If you don't want to fuss around for a while go to the hardware store or pool store and get a small bottle of bottle of Hydrochloric Acid - use some on your tea kettle and then use the remainder up cleaning your tub / sink / toilet etc.

It's cheap works great and isn't dangerous if you use a bit of common sense.


----------



## pjswim

Hi siduri,

I agree with MichaelD, you could try that. Also you can take some cider vinegar & let that set for a few days. When I did some waitress we use cider vinegar or baking soda with small amounts of water & OR ice to clean the pots. 

I would suggest to try Michael's & mine if one did not work for you. Other than that maybe someone else might have even a better solution. LOL.


----------



## siduri

Thanks pj and michael

Some questions:

Doesn't hydrochloric acid eat metal?  If there are even tiny cracks wouldn't this make them worse? 

I don't find the same brands of products here in italy, but would any rust remover be ok?  is there a difference between rust remover for auto parts or screws, say, and rust remover for objects that will be in contact with food? 

anyway, i take it your advice is remove the rust (and the limescale) and it should be ok.  But won;t it rust up again since i keep water in it usually?


----------



## pjswim

Hi,

Well i needed to ask the mechanic in the house. Hydraulic fluid is for cars, now hydrochloric is another whole different thing. And I dont even know what that is. So I cant help much there.


----------



## michaelga

> Doesn't hydrochloric acid eat metal?


It will but very slowly - talking days / weeks.


> If there are even tiny cracks wouldn't this make them worse?


The cracks are in the enamel not the steel - acid won't harm the enamel unless you leave it in contact for days / weeks.


> I don't find the same brands of products here in italy, but would any rust remover be ok?
> 
> is there a difference between rust remover for auto parts or screws, say, and rust remover for objects that will be in contact with food?


Every brand will be different but the label should give you a good indication on how well it cleans off. If you want to be sure just get the straight acid rather than some 'branded formula'. It is quite common, even in Europe.


> anyway, i take it your advice is remove the rust (and the limescale) and it should be ok. But won;t it rust up again since i keep water in it usually?


You will have to stop keeping water in it. Use it then drain the water afterwards - if the kettle is still warm usually it will dry sufficiently to not rust.


----------



## siduri

Thanks Michael.


----------



## michaelga

You are most welcome.

The one thing you want to do as soon as possible is get the rust out of the pot.

You see even if you dry the pot the rust that is already formed will attract moisture from the air and continue to rust (actually much faster as it has more oxygen available).

Even worse is the rust that has already formed will 'wick' moisture and oxygen through itself down to the new cast iron and cause it to rust.

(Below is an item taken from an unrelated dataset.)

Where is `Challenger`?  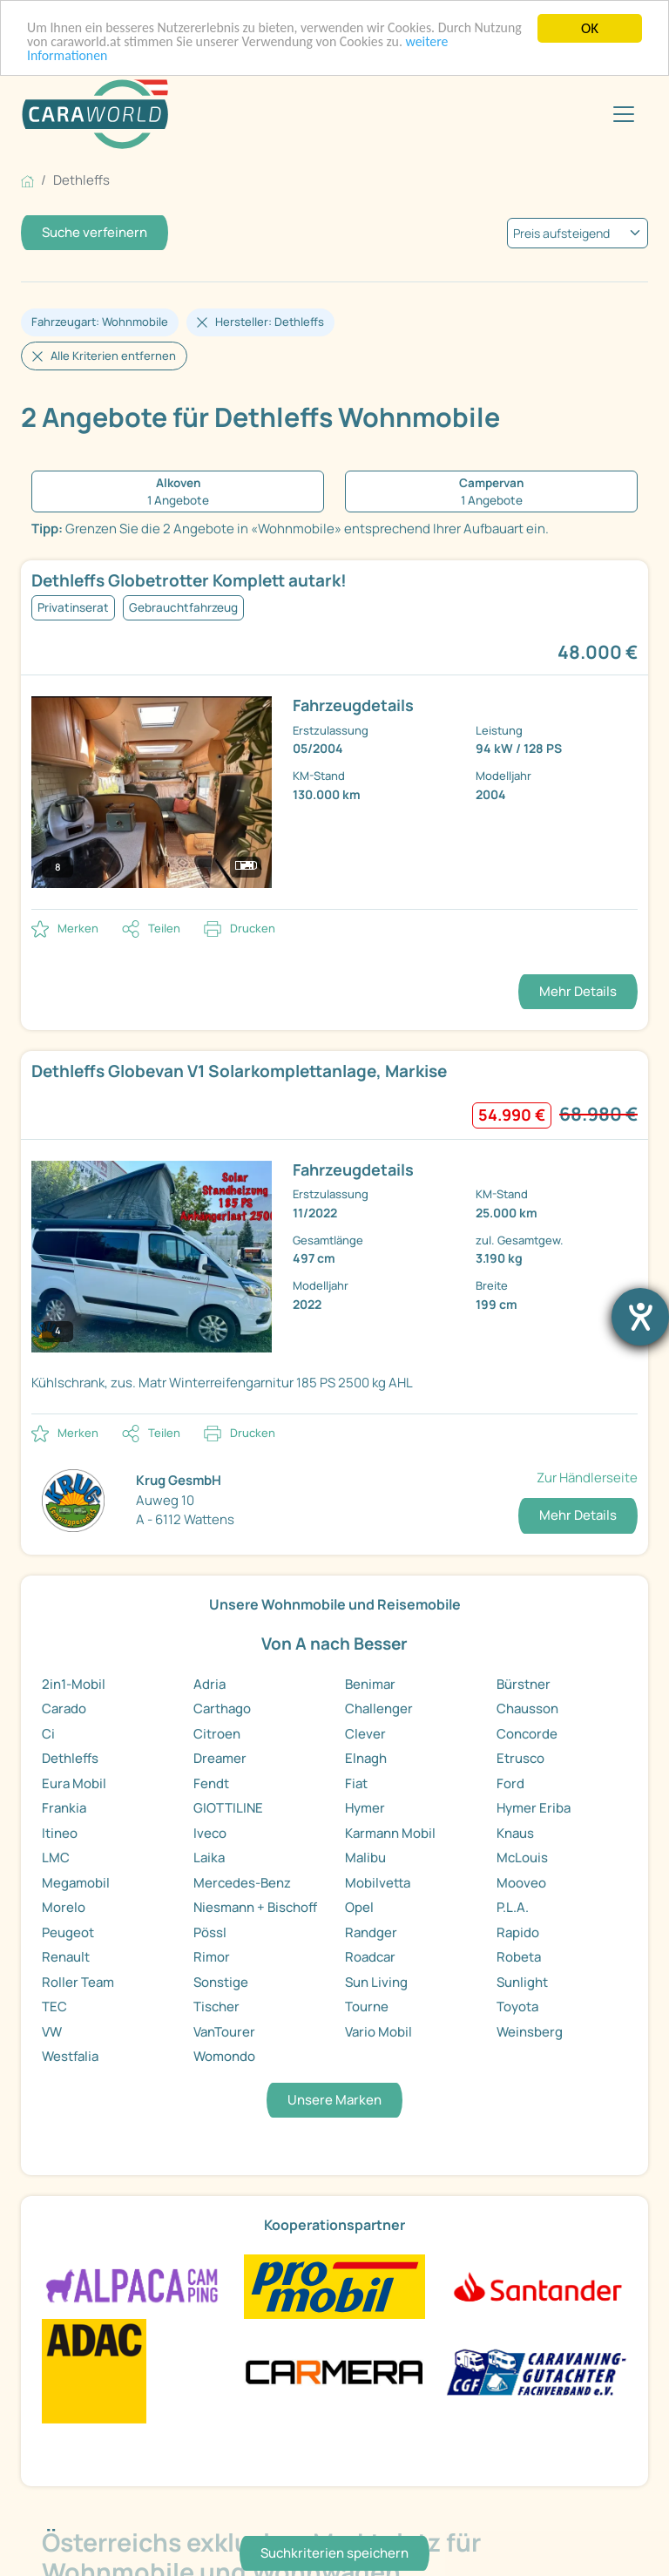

It's the self accelerating properties of rust that account for the numerous 'rusted-out' automobiles that you see on the roadways.

For several months there is simply a small spot of rust showing and then all of a sudden it looks like half your car is going to fall off!


----------



## siduri

Interesting.  I never knew that.  on with the rust remover/acid


----------



## sandrakaren

I also bought the same tea kettle on sale, antique white with the enamel interior....beautiful. They do specify that you should never store water in the kettle which raised my concern for durability so I was very careful not to leave any water in the kettle at any time. Within a month I had what appeared to be rust patches on the interior bottom of the kettle. I have tried to gently remove the rust but it just returns. I've since found that customer service people at le Creuset are fully aware of this issue, that is why they cover themselves with the warning not to store water in the kettle. I'll be disposing of mine and not buying another enamel kettle ever again.


----------